▸ **Requirement**:
Copy each entry below exactly. No images.

-- Exercise inputs follows --

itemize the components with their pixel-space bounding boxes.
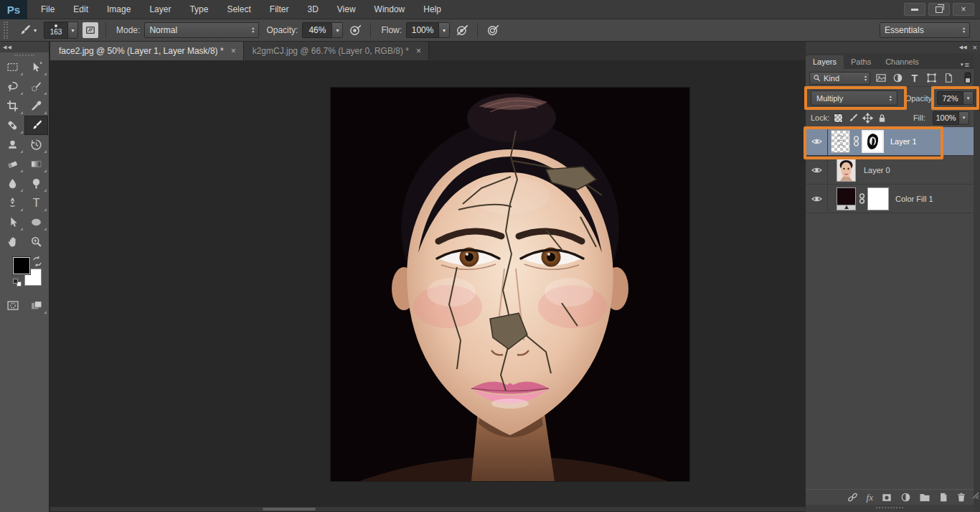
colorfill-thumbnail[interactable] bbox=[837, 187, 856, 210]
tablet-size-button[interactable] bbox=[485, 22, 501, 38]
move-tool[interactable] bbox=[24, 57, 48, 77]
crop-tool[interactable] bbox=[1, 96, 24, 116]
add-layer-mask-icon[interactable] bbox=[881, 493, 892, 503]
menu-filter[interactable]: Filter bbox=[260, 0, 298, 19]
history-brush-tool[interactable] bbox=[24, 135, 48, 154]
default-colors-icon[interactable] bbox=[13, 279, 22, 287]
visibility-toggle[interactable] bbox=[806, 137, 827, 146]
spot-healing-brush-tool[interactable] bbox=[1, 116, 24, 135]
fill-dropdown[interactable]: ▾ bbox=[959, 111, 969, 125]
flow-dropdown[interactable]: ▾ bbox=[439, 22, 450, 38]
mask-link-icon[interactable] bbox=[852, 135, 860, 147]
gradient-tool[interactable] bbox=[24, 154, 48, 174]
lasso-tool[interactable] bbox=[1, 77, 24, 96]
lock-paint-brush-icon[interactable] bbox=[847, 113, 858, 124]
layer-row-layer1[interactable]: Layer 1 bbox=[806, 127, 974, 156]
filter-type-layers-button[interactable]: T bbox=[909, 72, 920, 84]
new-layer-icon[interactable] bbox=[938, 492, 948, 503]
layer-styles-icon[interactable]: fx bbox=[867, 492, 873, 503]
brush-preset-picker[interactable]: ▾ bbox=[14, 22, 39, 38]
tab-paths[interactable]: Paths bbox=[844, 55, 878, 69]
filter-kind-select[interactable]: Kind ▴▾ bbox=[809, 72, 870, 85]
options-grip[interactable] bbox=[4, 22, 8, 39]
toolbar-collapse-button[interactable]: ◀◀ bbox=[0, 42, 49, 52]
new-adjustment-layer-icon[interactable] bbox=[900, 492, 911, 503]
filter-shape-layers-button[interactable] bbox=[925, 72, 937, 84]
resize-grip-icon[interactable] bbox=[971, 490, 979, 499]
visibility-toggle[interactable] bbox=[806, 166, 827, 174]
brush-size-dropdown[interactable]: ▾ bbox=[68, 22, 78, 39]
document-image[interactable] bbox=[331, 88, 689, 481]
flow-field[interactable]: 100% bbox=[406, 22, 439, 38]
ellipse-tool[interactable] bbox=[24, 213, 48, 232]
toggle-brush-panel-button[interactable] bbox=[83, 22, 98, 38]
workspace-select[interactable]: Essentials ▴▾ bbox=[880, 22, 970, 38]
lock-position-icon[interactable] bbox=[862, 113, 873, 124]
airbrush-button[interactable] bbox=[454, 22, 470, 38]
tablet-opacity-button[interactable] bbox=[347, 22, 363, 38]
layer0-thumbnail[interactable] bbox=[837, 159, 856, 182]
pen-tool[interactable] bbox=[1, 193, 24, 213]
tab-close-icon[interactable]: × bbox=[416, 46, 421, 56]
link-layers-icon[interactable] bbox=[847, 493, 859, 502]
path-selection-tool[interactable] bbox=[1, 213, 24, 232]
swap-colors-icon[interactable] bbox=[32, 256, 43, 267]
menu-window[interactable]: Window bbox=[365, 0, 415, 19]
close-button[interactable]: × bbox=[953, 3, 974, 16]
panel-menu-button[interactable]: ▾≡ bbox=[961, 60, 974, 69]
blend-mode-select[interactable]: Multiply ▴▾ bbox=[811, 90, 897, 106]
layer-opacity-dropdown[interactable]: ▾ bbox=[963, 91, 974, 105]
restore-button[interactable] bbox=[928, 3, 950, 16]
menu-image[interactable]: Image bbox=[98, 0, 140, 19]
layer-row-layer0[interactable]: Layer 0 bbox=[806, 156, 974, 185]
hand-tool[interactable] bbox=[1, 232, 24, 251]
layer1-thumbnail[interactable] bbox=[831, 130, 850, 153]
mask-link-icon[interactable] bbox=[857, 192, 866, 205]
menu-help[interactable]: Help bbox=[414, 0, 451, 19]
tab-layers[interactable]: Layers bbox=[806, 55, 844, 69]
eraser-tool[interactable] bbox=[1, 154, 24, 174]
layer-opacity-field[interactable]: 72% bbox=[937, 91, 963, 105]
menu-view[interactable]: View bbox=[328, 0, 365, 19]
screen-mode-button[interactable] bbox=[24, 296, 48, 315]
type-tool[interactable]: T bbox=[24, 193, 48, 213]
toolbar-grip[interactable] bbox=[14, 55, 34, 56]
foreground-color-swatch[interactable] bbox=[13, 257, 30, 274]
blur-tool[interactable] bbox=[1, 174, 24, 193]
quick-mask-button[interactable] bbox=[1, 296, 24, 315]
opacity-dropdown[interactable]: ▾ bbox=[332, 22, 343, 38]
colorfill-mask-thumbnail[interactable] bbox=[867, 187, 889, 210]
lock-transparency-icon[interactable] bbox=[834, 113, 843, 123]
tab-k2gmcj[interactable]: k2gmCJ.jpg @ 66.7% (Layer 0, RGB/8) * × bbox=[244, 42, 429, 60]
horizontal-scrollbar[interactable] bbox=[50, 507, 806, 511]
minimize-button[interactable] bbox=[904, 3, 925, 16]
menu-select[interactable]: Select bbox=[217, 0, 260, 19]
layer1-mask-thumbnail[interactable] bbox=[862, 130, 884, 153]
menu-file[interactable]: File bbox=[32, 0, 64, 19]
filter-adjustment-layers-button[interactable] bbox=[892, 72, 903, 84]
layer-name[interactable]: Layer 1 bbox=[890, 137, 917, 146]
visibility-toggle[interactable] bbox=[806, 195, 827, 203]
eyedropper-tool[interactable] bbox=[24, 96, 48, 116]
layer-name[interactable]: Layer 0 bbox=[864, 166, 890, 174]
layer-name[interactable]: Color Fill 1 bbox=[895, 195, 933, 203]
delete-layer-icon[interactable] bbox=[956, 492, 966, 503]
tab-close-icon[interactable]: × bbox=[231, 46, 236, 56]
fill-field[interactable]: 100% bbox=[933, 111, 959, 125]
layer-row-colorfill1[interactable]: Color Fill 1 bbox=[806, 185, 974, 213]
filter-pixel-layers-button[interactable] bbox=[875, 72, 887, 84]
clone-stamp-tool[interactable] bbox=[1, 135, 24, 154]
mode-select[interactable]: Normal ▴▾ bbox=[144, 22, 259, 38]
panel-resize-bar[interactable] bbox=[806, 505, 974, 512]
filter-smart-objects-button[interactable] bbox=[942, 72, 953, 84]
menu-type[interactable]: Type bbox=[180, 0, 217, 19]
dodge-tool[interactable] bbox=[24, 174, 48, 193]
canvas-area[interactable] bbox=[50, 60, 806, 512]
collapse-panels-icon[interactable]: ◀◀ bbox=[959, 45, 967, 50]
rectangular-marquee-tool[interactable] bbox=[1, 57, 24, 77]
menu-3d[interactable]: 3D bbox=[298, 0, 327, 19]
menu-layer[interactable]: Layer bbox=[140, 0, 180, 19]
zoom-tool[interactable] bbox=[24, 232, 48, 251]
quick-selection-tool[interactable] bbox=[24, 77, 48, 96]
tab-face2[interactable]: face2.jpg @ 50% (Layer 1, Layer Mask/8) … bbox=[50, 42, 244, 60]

-- Exercise inputs concluded --

▸ **Task output**:
itemize the components with their pixel-space bounding boxes.
colorfill-thumbnail[interactable] bbox=[837, 187, 856, 210]
tablet-size-button[interactable] bbox=[485, 22, 501, 38]
move-tool[interactable] bbox=[24, 57, 48, 77]
crop-tool[interactable] bbox=[1, 96, 24, 116]
add-layer-mask-icon[interactable] bbox=[881, 493, 892, 503]
menu-filter[interactable]: Filter bbox=[260, 0, 298, 19]
history-brush-tool[interactable] bbox=[24, 135, 48, 154]
default-colors-icon[interactable] bbox=[13, 279, 22, 287]
visibility-toggle[interactable] bbox=[806, 137, 827, 146]
spot-healing-brush-tool[interactable] bbox=[1, 116, 24, 135]
fill-dropdown[interactable]: ▾ bbox=[959, 111, 969, 125]
flow-dropdown[interactable]: ▾ bbox=[439, 22, 450, 38]
mask-link-icon[interactable] bbox=[852, 135, 860, 147]
gradient-tool[interactable] bbox=[24, 154, 48, 174]
lasso-tool[interactable] bbox=[1, 77, 24, 96]
lock-paint-brush-icon[interactable] bbox=[847, 113, 858, 124]
layer-row-layer1[interactable]: Layer 1 bbox=[806, 127, 974, 156]
filter-type-layers-button[interactable]: T bbox=[909, 72, 920, 84]
new-layer-icon[interactable] bbox=[938, 492, 948, 503]
layer-styles-icon[interactable]: fx bbox=[867, 492, 873, 503]
brush-preset-picker[interactable]: ▾ bbox=[14, 22, 39, 38]
tab-paths[interactable]: Paths bbox=[844, 55, 878, 69]
filter-kind-select[interactable]: Kind ▴▾ bbox=[809, 72, 870, 85]
options-grip[interactable] bbox=[4, 22, 8, 39]
toolbar-collapse-button[interactable]: ◀◀ bbox=[0, 42, 49, 52]
new-adjustment-layer-icon[interactable] bbox=[900, 492, 911, 503]
filter-shape-layers-button[interactable] bbox=[925, 72, 937, 84]
resize-grip-icon[interactable] bbox=[971, 490, 979, 499]
visibility-toggle[interactable] bbox=[806, 166, 827, 174]
brush-size-dropdown[interactable]: ▾ bbox=[68, 22, 78, 39]
document-image[interactable] bbox=[331, 88, 689, 481]
flow-field[interactable]: 100% bbox=[406, 22, 439, 38]
ellipse-tool[interactable] bbox=[24, 213, 48, 232]
toggle-brush-panel-button[interactable] bbox=[83, 22, 98, 38]
workspace-select[interactable]: Essentials ▴▾ bbox=[880, 22, 970, 38]
lock-position-icon[interactable] bbox=[862, 113, 873, 124]
airbrush-button[interactable] bbox=[454, 22, 470, 38]
tablet-opacity-button[interactable] bbox=[347, 22, 363, 38]
layer0-thumbnail[interactable] bbox=[837, 159, 856, 182]
pen-tool[interactable] bbox=[1, 193, 24, 213]
tab-close-icon[interactable]: × bbox=[416, 46, 421, 56]
link-layers-icon[interactable] bbox=[847, 493, 859, 502]
path-selection-tool[interactable] bbox=[1, 213, 24, 232]
swap-colors-icon[interactable] bbox=[32, 256, 43, 267]
menu-window[interactable]: Window bbox=[365, 0, 415, 19]
close-button[interactable]: × bbox=[953, 3, 974, 16]
panel-menu-button[interactable]: ▾≡ bbox=[961, 60, 974, 69]
blend-mode-select[interactable]: Multiply ▴▾ bbox=[811, 90, 897, 106]
layer-opacity-dropdown[interactable]: ▾ bbox=[963, 91, 974, 105]
restore-button[interactable] bbox=[928, 3, 950, 16]
menu-image[interactable]: Image bbox=[98, 0, 140, 19]
layer-row-layer0[interactable]: Layer 0 bbox=[806, 156, 974, 185]
hand-tool[interactable] bbox=[1, 232, 24, 251]
layer1-thumbnail[interactable] bbox=[831, 130, 850, 153]
mask-link-icon[interactable] bbox=[857, 192, 866, 205]
menu-help[interactable]: Help bbox=[414, 0, 451, 19]
tab-layers[interactable]: Layers bbox=[806, 55, 844, 69]
eraser-tool[interactable] bbox=[1, 154, 24, 174]
layer-opacity-field[interactable]: 72% bbox=[937, 91, 963, 105]
menu-view[interactable]: View bbox=[328, 0, 365, 19]
screen-mode-button[interactable] bbox=[24, 296, 48, 315]
type-tool[interactable]: T bbox=[24, 193, 48, 213]
toolbar-grip[interactable] bbox=[14, 55, 34, 56]
foreground-color-swatch[interactable] bbox=[13, 257, 30, 274]
blur-tool[interactable] bbox=[1, 174, 24, 193]
quick-mask-button[interactable] bbox=[1, 296, 24, 315]
opacity-dropdown[interactable]: ▾ bbox=[332, 22, 343, 38]
colorfill-mask-thumbnail[interactable] bbox=[867, 187, 889, 210]
lock-transparency-icon[interactable] bbox=[834, 113, 843, 123]
tab-k2gmcj[interactable]: k2gmCJ.jpg @ 66.7% (Layer 0, RGB/8) * × bbox=[244, 42, 429, 60]
horizontal-scrollbar[interactable] bbox=[50, 507, 806, 511]
minimize-button[interactable] bbox=[904, 3, 925, 16]
menu-select[interactable]: Select bbox=[217, 0, 260, 19]
layer1-mask-thumbnail[interactable] bbox=[862, 130, 884, 153]
menu-file[interactable]: File bbox=[32, 0, 64, 19]
filter-adjustment-layers-button[interactable] bbox=[892, 72, 903, 84]
layer-name[interactable]: Layer 1 bbox=[890, 137, 917, 146]
visibility-toggle[interactable] bbox=[806, 195, 827, 203]
eyedropper-tool[interactable] bbox=[24, 96, 48, 116]
layer-name[interactable]: Layer 0 bbox=[864, 166, 890, 174]
layer-name[interactable]: Color Fill 1 bbox=[895, 195, 933, 203]
delete-layer-icon[interactable] bbox=[956, 492, 966, 503]
tab-close-icon[interactable]: × bbox=[231, 46, 236, 56]
fill-field[interactable]: 100% bbox=[933, 111, 959, 125]
layer-row-colorfill1[interactable]: Color Fill 1 bbox=[806, 185, 974, 213]
filter-pixel-layers-button[interactable] bbox=[875, 72, 887, 84]
clone-stamp-tool[interactable] bbox=[1, 135, 24, 154]
mode-select[interactable]: Normal ▴▾ bbox=[144, 22, 259, 38]
panel-resize-bar[interactable] bbox=[806, 505, 974, 512]
filter-smart-objects-button[interactable] bbox=[942, 72, 953, 84]
menu-type[interactable]: Type bbox=[180, 0, 217, 19]
dodge-tool[interactable] bbox=[24, 174, 48, 193]
canvas-area[interactable] bbox=[50, 60, 806, 512]
collapse-panels-icon[interactable]: ◀◀ bbox=[959, 45, 967, 50]
rectangular-marquee-tool[interactable] bbox=[1, 57, 24, 77]
menu-3d[interactable]: 3D bbox=[298, 0, 327, 19]
menu-layer[interactable]: Layer bbox=[140, 0, 180, 19]
zoom-tool[interactable] bbox=[24, 232, 48, 251]
quick-selection-tool[interactable] bbox=[24, 77, 48, 96]
tab-face2[interactable]: face2.jpg @ 50% (Layer 1, Layer Mask/8) … bbox=[50, 42, 244, 60]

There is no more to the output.